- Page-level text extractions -

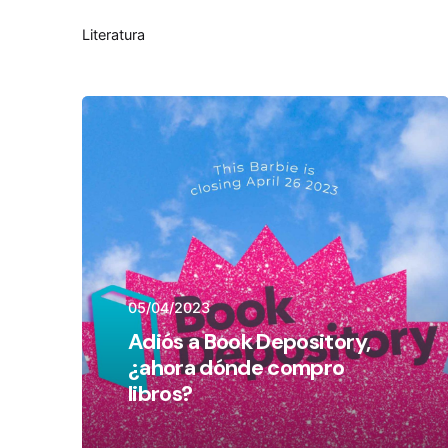
Literatura
05/04/2023
Adiós a Book Depository,
¿ahora dónde compro
libros?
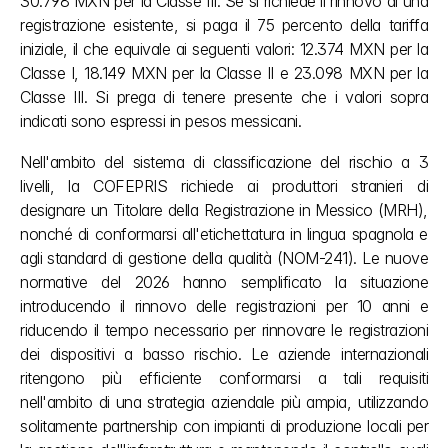
30.798 MXN per la Classe III. Se si richiede il rinnovo di una 
registrazione esistente, si paga il 75 percento della tariffa 
iniziale, il che equivale ai seguenti valori: 12.374 MXN per la 
Classe I, 18.149 MXN per la Classe II e 23.098 MXN per la 
Classe III. Si prega di tenere presente che i valori sopra 
indicati sono espressi in pesos messicani.
Nell'ambito del sistema di classificazione del rischio a 3 
livelli, la COFEPRIS richiede ai produttori stranieri di 
designare un Titolare della Registrazione in Messico (MRH), 
nonché di conformarsi all'etichettatura in lingua spagnola e 
agli standard di gestione della qualità (NOM-241). Le nuove 
normative del 2026 hanno semplificato la situazione 
introducendo il rinnovo delle registrazioni per 10 anni e 
riducendo il tempo necessario per rinnovare le registrazioni 
dei dispositivi a basso rischio. Le aziende internazionali 
ritengono più efficiente conformarsi a tali requisiti 
nell'ambito di una strategia aziendale più ampia, utilizzando 
solitamente partnership con impianti di produzione locali per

- Work order -
Across the data above, how many lines carry the word "richiede"? Only the number is needed.

- Reply to the task -
2